Ed Gein was convicted of killing two women, but suspected of killing at least six. Butcher decides to take that number and run with it, throwing accuracy to the wind, and having Gein kill - in the first half hour - a high school girl, his friend Jack, and a caretaker at the cemetery. By the time the movie gets around to the Mary Hogan character, it feels like she's been shoehorned in from another story. Which, in a very real sense, she has.

It continues in this vein, dwelling on speculation rather than known facts, and twisting known facts to fit what can loosely be called a story. The Bernice Worden character - here called Vera Mason, played by Priscilla Barnes - is the mother of the films protagonist, Deputy Bobby Mason. No link to reality there, but it's the story's one interesting facet - the cop is as reliant on his mother as Gein was on his own - so I can't necessarily fault it there. But Mrs. Worden was found in Gein's barn "dressed out" like a deer. In Butcher, Mrs. Mason is found in the barn, lying fully clothed on a work table, and the high school girl is the one hanging from the hooks.

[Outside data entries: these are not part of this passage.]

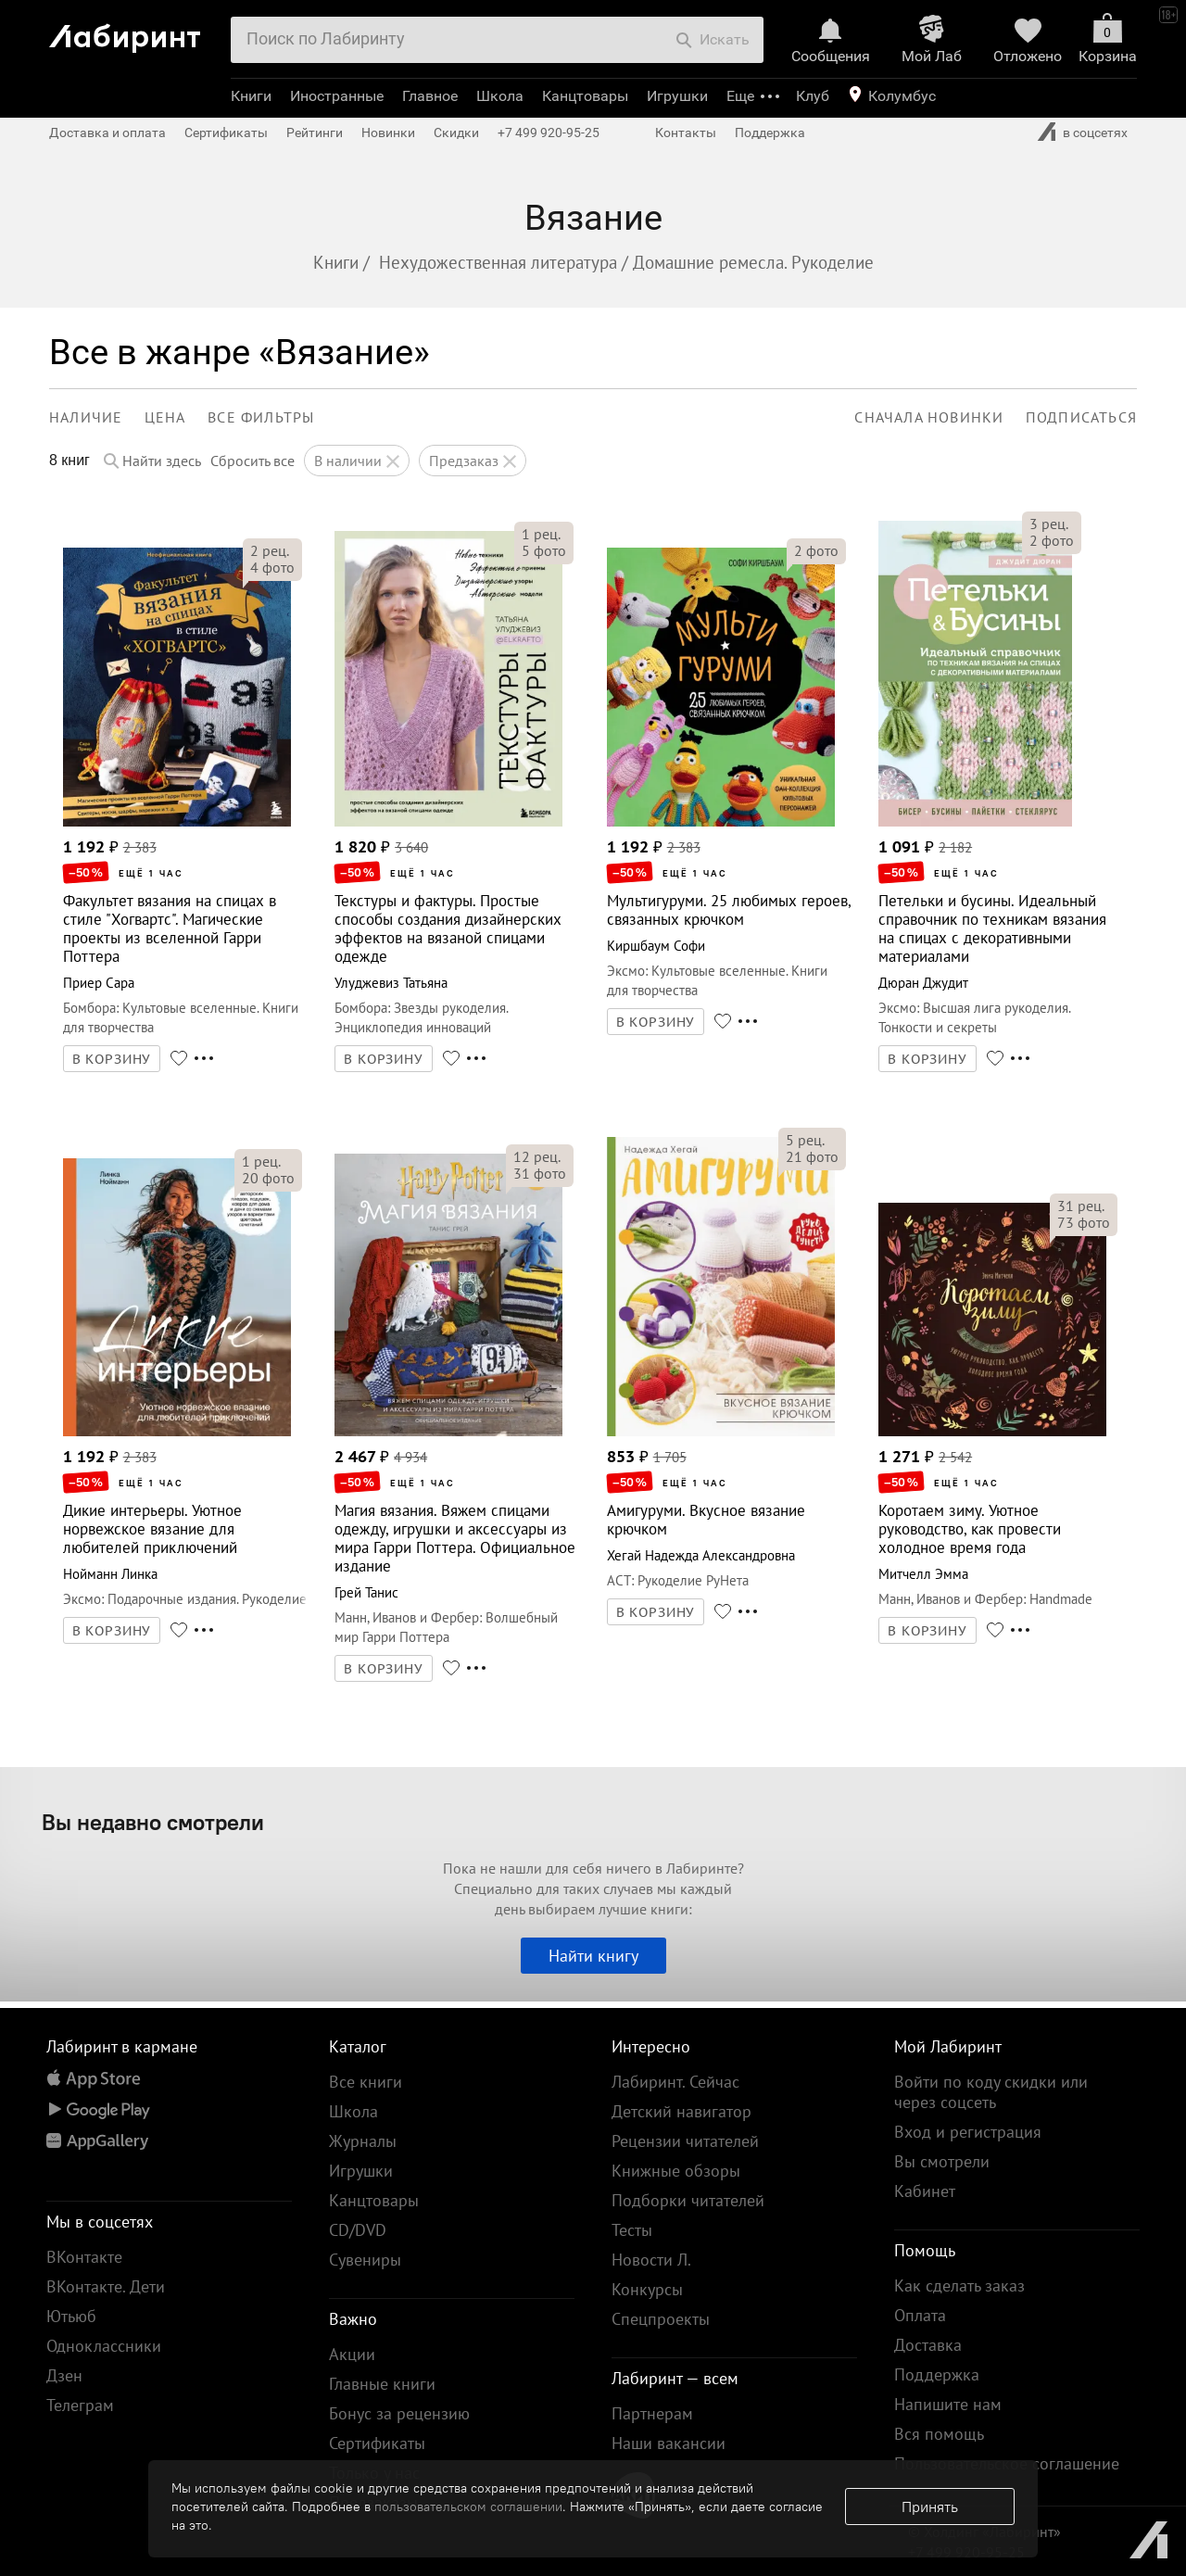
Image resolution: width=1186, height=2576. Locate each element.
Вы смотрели (942, 2161)
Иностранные (337, 96)
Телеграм (80, 2405)
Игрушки (677, 96)
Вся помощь (939, 2433)
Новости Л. (651, 2259)
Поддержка (770, 132)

Am I nit-picking? Maybe. But I'm thinking, "Why?" Did it help the story to not butcher Mrs. Mason? No. So why change it?

And then there's this Jack fella. He may be based on "Gus", who sometimes pops up in Gein mythology. However, research of the facts tend to show that Gus did not exist, which makes sense: when your house is decked out in human remains, you don't want company dropping by. Feifer says "NUTS" to logic and research, and gives us Jack. The only reason I can see for this character's existence is to give Michael Berryman something to do. Jack's there for about three minutes before he and Gein have a fight and Gein beats him to death with a shovel, showcasing Feifer's incompetence as a screenwriter, as the scene does NOTHING to advance the movie or develop the story. It served as a quick paycheck for Berryman, who, frankly, deserves better.

I will have to give props to Kane Hodder as an actor. As bad a match as he is to Gein, he did manage to portray him with a sense of sadness and pain, instead of as a relentless, drooling maniac. It also has to be said that he acted the pants off of everyone else involved here - which is not exactly a high bar. I'm just saying, for a glorified stunt man, he's not a bad actor.

The worst thing about Butcher - apart from its blatant disregard for facts, intro-to-film screenwriting and inspired miscasting of Kane Hodder - is that there are people out there who are going to watch it and take it as gospel. And that's just sad. Eddie Gein dressed in the skins of dead women and danced around in the moonlight; clearly he was a very, very sick man. His story, as horrific as it is, is also a tragic one. But even if history finds no sympathy for Eddie, himself, surely Mary Hogan and Bernice Worden deserve better than this.